Dataset items:
# # # #
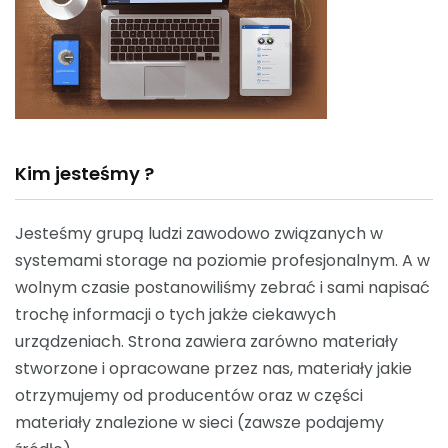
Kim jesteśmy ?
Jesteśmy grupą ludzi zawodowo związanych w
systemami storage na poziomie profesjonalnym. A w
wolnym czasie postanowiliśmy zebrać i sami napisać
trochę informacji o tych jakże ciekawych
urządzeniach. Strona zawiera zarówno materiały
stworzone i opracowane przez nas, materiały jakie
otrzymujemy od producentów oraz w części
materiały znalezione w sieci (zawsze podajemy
# # # #
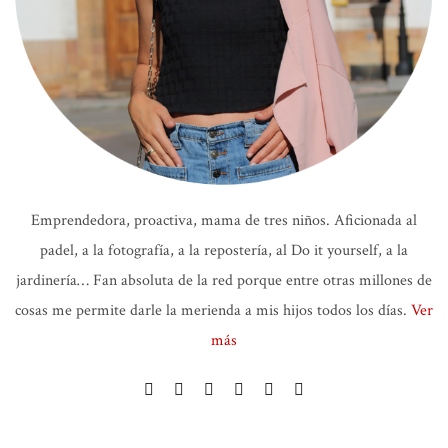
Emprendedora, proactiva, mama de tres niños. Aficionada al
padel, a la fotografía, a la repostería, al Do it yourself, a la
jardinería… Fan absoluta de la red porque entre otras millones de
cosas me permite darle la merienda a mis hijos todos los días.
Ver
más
# # # #
Every line holding the string "materiały" should be copied here, so please find those lines in the data.

urządzeniach. Strona zawiera zarówno materiały
stworzone i opracowane przez nas, materiały jakie
materiały znalezione w sieci (zawsze podajemy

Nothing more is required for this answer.